- **INSTRUCTIONS TO FOLLOW**
From the records below, pull each line that has "Paris".

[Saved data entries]

Segment Open

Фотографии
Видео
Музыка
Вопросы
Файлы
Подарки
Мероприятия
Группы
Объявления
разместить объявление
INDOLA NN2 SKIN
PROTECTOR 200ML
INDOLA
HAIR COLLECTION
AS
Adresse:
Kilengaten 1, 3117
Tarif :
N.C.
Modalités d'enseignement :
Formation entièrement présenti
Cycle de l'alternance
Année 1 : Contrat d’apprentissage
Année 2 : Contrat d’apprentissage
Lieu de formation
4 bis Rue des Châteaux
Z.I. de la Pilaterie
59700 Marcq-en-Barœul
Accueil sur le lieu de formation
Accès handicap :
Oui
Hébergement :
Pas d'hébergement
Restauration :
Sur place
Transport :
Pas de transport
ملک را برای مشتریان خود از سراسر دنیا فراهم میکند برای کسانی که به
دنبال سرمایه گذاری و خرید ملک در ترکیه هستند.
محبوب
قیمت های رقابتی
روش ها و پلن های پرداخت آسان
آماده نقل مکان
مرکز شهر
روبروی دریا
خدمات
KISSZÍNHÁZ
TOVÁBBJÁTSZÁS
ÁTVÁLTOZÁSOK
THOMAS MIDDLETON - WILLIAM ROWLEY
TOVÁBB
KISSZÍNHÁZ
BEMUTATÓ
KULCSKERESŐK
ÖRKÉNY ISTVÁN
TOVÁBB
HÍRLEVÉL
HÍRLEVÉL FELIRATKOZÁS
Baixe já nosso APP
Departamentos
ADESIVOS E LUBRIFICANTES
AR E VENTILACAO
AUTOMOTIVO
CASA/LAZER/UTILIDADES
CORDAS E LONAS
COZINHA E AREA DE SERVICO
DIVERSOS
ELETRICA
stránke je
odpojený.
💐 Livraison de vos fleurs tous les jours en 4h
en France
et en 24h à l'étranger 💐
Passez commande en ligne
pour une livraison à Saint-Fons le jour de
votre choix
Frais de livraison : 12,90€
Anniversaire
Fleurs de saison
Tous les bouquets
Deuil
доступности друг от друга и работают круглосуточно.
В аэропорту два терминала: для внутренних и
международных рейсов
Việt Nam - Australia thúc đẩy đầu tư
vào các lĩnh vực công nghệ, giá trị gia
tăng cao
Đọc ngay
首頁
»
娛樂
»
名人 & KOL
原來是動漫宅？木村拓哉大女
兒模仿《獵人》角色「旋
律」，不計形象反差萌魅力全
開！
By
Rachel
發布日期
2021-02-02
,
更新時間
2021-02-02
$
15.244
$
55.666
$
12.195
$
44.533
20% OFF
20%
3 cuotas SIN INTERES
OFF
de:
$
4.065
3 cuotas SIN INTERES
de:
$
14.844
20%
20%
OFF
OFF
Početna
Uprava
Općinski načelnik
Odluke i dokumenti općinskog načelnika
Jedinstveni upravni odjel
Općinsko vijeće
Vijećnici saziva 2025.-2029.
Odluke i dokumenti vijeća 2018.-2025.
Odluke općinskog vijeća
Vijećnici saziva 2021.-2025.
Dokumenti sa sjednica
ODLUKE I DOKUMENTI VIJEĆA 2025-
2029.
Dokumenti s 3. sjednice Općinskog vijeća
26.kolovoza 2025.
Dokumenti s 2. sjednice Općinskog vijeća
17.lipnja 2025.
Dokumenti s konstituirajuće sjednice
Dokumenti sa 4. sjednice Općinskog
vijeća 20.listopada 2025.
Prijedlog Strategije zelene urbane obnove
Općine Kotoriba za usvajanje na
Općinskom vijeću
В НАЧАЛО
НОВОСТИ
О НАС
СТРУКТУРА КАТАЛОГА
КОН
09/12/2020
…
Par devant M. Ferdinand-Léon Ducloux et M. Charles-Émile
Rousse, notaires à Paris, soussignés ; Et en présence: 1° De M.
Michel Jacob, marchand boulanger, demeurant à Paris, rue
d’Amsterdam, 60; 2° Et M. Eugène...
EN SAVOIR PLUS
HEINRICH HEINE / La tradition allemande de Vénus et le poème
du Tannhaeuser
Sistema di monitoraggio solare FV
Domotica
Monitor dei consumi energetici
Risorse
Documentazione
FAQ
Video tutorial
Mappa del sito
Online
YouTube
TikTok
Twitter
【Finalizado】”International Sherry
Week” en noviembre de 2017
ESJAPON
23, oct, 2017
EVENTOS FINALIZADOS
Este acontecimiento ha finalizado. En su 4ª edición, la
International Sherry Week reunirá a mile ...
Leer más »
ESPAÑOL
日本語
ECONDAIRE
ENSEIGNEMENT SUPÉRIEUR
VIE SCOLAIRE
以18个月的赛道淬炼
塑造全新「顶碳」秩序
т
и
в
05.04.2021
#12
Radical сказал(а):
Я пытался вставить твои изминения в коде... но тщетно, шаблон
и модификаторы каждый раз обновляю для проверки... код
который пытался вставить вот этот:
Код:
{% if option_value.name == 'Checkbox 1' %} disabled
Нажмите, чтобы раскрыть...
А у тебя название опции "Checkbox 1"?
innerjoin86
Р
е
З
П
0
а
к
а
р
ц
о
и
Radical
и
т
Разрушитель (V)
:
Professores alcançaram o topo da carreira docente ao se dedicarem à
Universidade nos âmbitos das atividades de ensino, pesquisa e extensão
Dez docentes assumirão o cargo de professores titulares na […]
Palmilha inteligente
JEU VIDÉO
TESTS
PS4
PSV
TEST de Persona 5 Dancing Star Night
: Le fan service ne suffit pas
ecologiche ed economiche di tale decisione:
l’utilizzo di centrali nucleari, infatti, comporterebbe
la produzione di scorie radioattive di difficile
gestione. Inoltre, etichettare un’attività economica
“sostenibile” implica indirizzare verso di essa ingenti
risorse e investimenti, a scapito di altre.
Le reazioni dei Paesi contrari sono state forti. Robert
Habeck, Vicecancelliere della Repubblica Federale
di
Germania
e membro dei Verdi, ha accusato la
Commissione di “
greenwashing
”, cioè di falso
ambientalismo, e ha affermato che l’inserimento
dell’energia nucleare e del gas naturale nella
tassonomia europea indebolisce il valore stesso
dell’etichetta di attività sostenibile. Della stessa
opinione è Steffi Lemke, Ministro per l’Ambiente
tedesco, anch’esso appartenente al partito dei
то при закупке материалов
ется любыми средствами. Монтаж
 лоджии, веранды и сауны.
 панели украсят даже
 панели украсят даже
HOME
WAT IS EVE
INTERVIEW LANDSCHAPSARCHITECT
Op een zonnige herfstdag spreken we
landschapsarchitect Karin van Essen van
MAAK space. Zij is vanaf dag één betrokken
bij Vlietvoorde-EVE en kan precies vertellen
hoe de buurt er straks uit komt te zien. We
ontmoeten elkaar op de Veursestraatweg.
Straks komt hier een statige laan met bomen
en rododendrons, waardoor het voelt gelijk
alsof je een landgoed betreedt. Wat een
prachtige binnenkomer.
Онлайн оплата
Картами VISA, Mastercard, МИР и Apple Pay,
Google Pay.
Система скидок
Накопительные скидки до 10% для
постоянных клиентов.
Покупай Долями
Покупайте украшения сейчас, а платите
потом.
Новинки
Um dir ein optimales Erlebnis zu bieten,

Segment Closed

- **ANSWER BOX**
Rousse, notaires à Paris, soussignés ; Et en présence: 1° De M.
Michel Jacob, marchand boulanger, demeurant à Paris, rue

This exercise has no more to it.